How many of the first 100 positive integers are congruent to 3 (mod 7)? - Carbonext
Title: How Many of the First 100 Positive Integers Are Congruent to 3 (mod 7)?
Title: How Many of the First 100 Positive Integers Are Congruent to 3 (mod 7)?
Understanding number modular arithmetic can reveal fascinating patterns—one interesting question is: How many of the first 100 positive integers are congruent to 3 modulo 7? This seemingly simple inquiry uncovers how evenly integers spread across residue classes and highlights the predictable patterns in modular systems.
Understanding the Context
What Does “Congruent to 3 mod 7” Mean?
When we say an integer n is congruent to 3 modulo 7, we write:
n ≡ 3 (mod 7)
This means n leaves a remainder of 3 when divided by 7. In other words, n can be expressed in the form:
n = 7k + 3
where k is a non-negative integer.
Key Insights
Finding All Numbers ≤ 100 Such That n ≡ 3 (mod 7)
We want to count how many values of n in the range 1 to 100 satisfy n = 7k + 3.
Start by solving:
7k + 3 ≤ 100
7k ≤ 97
k ≤ 13.857…
Since k must be an integer, the largest possible value is k = 13.
Now generate the sequence:
For k = 0 → n = 7(0) + 3 = 3
k = 1 → n = 10
k = 2 → n = 17
...
k = 13 → n = 7(13) + 3 = 94 + 3 = 94 + 3? Wait: 7×13 = 91 → 91 + 3 = 94
Final Thoughts
Wait: 7×13 = 91 → n = 91 + 3 = 94
k = 14 → 7×14 + 3 = 98 + 3 = 101 > 100 → too big
So valid values of k go from 0 to 13 inclusive → total of 14 values.

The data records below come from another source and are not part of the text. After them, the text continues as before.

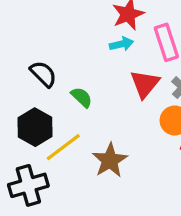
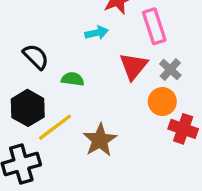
cyan arrow: (121, 44) -> (97, 33), moved
green semicircle: (82, 97) -> (73, 79), turned -35

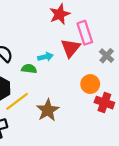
cyan arrow: (97, 33) -> (45, 57), moved
red triangle: (133, 66) -> (71, 48), moved
gray cross: (170, 70) -> (107, 56), moved

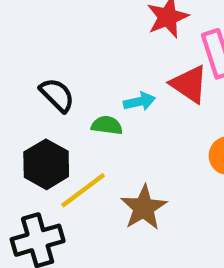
red triangle: (71, 48) -> (189, 84), turned -35

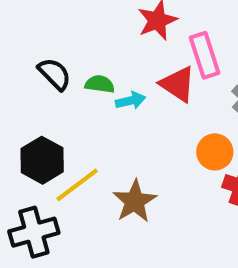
black semicircle: (57, 95) -> (54, 74), moved
green semicircle: (107, 125) -> (100, 84), moved

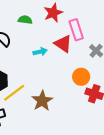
green semicircle: (100, 84) -> (25, 20), moved

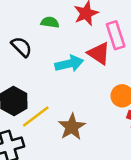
cyan arrow: (40, 52) -> (69, 64), size x1.5

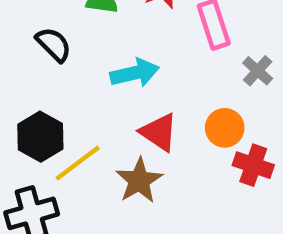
red triangle: (99, 53) -> (159, 132), moved

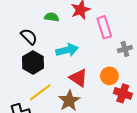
gray cross: (258, 71) -> (125, 49), turned 32
black hexagon: (40, 137) -> (33, 62), moved

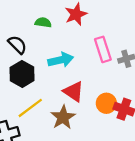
pink rectangle: (104, 27) -> (103, 49), moved
orange circle: (109, 76) -> (106, 103), moved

List the Numbers (Optional Verification):
The numbers are:
3, 10, 17, 24, 31, 38, 45, 52, 59, 66, 73, 80, 87, 94
Count them — indeed 14 numbers.
Why Does This Pattern Occur?
In modular arithmetic with modulus 7, the possible residues are 0 through 6. When dividing 100 numbers, each residue class mod 7 appears approximately 100 ÷ 7 ≈ 14.28 times.
Specifically, residues 0 to 3 mod 7 occur 15 times in 1–98 (since 98 = 14×7), and then residues 4–6 only appear 14 times by 98. However, residue 3 continues into 100:
Indeed, n = 3, 10, ..., 94, and the next would be 101 — outside the range.